Although he still has interior renovation to complete before he moves his large cocoa bean roaster to his Clinton building, Kopek has already begun making chocolate in the facility using two smaller coffee bean roasters.

He has shelves in one room stacked with sacks and buckets full of cocoa beans he has imported from several countries whose climates are conducive to growing the beans, including Vietnam, Tanzania, Sierra Leone, Trinidad, Nicaragua, Peru and Fiji, among others, he said.

“The beans come mostly from areas near the Equator,” Kopek said.

The big roaster can process 25 pounds of cocoa beans in about 30 minutes, he said. He then cracks them open to turn them into cocoa “nibs,” which are then refined by being stone-ground for about 24 hours to create a cocoa powder for making the chocolate.

His chocolate bars, bearing the Lirio Chocolate brand, come in a variety of types, ranging from dark chocolate to milk chocolate to horchata white chocolate, which is made with “rice puffs, cinnamon and brown sugar,” Kopek said.

The dark chocolate comes in various levels of cocoa that range from sweet to almost bitter (with a high percentage of pure cocoa). He said he also makes a “decadent” hot-chocolate drink mix.

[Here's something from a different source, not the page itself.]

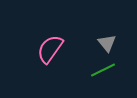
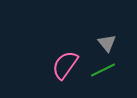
pink semicircle: moved 15 px right, 16 px down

Kopek got into the chocolate business after visiting a chocolate shop in Asheville and trying some it its dark chocolate, which he said was much better than anything he had every bought in a retail store.

“I just thought I’d love to do this,” he said. “I began trying it, and after a while, I finally made something amazing.”

From there, he decided to start his business and begin sharing his creations with others.

“It’s actually my second job,” he said. “My main job is for a tech company in data and software security.” His wife, Emily, is a physician.

Eventually, Kopek wants to offer tours of his chocolate factory and do corporate events. And later on, he will add other chocolate products to the mix, including truffles, he said.

No opening date has been set yet for the retail store, as he still has a lot of renovating to do, he said.

His company website is liriochocolate.com, where people can order his products for now.